Search code examples
pythonduckdb

Load a saved on disk duckdb instance into a new in memory duckdb instance


I'm working on a project where, in a first stage, I pull some raw data, do a bunch of processing of it in duckdb, and end up with a bunch of tables that are used by a bunch of downstream components that also operate in duckdb.

I'd like to have the outputs from the first stage persist on disk, and not be modified by the downstream components, but the downstream components need to at least be able to create views and temporary tables. Further, there's no reason to have the downstream components operate on-disk... the data is small enough to fit in memory.

I'd like a magical solution like

conn = duckdb.connect(":memory:")
conn.load_from_disk(path_to_on_disk)

but nothing like that seems to exist.

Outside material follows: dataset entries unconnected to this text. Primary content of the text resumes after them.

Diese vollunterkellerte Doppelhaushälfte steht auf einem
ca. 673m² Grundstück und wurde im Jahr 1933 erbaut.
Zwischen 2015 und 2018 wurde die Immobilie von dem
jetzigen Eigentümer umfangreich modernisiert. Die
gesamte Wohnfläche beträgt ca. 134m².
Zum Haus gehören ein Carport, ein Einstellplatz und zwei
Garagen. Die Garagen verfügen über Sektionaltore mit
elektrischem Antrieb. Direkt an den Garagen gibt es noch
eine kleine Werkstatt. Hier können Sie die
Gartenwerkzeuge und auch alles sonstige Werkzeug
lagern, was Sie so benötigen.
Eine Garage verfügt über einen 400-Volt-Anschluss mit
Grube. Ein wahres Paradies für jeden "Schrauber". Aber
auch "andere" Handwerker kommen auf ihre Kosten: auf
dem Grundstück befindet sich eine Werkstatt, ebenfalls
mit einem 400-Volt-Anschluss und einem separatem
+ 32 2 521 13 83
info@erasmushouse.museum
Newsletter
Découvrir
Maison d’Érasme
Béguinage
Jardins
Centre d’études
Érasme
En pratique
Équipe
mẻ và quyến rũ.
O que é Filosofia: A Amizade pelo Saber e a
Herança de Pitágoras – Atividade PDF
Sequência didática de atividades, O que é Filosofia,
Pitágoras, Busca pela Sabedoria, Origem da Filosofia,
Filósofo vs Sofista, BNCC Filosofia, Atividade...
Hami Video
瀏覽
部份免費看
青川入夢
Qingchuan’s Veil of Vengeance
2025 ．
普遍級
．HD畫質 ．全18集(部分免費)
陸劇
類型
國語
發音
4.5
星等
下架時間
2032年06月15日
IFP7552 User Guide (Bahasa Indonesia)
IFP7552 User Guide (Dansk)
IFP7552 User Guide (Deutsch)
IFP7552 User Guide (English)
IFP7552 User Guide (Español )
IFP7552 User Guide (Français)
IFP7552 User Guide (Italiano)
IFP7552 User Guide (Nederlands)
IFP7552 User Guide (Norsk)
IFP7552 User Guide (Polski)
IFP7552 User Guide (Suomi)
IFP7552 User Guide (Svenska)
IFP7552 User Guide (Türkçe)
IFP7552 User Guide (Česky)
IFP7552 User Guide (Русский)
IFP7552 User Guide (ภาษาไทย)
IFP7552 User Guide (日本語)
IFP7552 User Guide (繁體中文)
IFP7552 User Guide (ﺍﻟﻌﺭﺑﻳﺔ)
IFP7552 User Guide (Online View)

I can read each table from the on disk connection, convert to pandas, then load into the in memory connection, but that takes forever.

Any ideas?

Example of that inefficient approach:


def load_disk_duck_to_mem_duck(path: pathlib.Path) -> duckdb.DuckDBPyConnection:
    """Slow and ugly!"""
    source_db = duckdb.connect((path / "duck.db").as_posix())
    in_memory_db = duckdb.connect(":memory:")

    tables = source_db.execute("SHOW TABLES").fetchall()

    # Copy each table from on-disk to in-memory
    for table in tables:
        table_name = table[0]
        temp_df = source_db.table(table_name).df()
        # Load the table from on-disk and create a copy in the in-memory database
        in_memory_db.from_df(temp_df).create(table_name)
    return in_memory_db

Solution

  • I'd like to have the outputs from the first stage persist on disk

    This can be accomplished using a DuckDB EXPORT DATABASE statement.

    ... the downstream components need to at least be able to create views and temporary tables. Further, there's no reason to have the downstream components operate on-disk... the data is small enough to fit in memory.

    So each downstream component should read the exported database, e.g. using the IMPORT DATABASE statement.


    Alternatively, if you want a single file, you can use ATTACH and COPY DATABASE, like so:

    attach 'test.db' as test;
    copy from database memory to test;
    

    This assumes the specified file ('test.db' in the example) does not already exist.